**EXERCISE REQUIREMENTS:** Write out the records word for word, with no pictures.
• • • • • • •
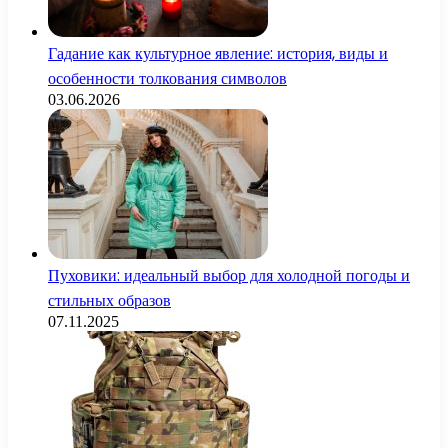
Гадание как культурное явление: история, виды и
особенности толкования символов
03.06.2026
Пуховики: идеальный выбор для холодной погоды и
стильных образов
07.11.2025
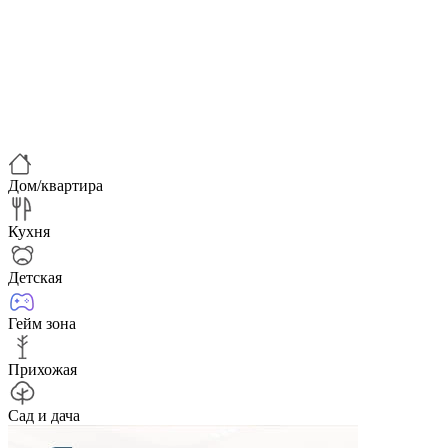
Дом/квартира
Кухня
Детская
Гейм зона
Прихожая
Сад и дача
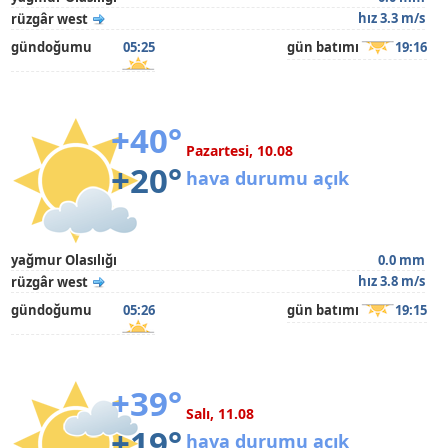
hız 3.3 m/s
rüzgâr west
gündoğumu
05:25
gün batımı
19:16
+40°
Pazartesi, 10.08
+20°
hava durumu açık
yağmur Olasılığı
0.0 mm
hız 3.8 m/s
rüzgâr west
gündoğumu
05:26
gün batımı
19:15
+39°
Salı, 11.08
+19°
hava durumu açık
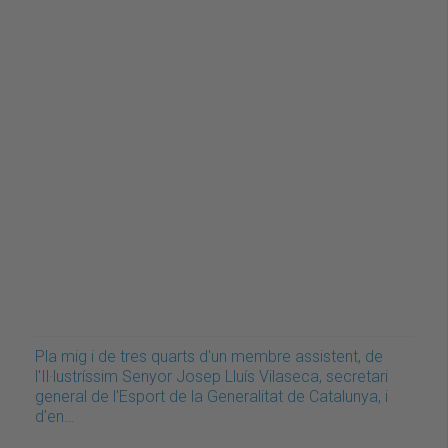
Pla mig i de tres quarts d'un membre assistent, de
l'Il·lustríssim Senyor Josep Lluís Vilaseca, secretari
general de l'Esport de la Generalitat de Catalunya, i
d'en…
• • • • • • •
**PROBLEM SOLUTION:**
Гадание как культурное явление: история, виды и
особенности толкования символов
03.06.2026
Пуховики: идеальный выбор для холодной погоды и
стильных образов
07.11.2025
Дом/квартира
Кухня
Детская
Гейм зона
Прихожая
Сад и дача
hız 3.3 m/s
rüzgâr west
gündoğumu
05:25
gün batımı
19:16
+40°
Pazartesi, 10.08
+20°
hava durumu açık
yağmur Olasılığı
0.0 mm
hız 3.8 m/s
rüzgâr west
gündoğumu
05:26
gün batımı
19:15
+39°
Salı, 11.08
+19°
hava durumu açık
Pla mig i de tres quarts d'un membre assistent, de
l'Il·lustríssim Senyor Josep Lluís Vilaseca, secretari
general de l'Esport de la Generalitat de Catalunya, i
d'en…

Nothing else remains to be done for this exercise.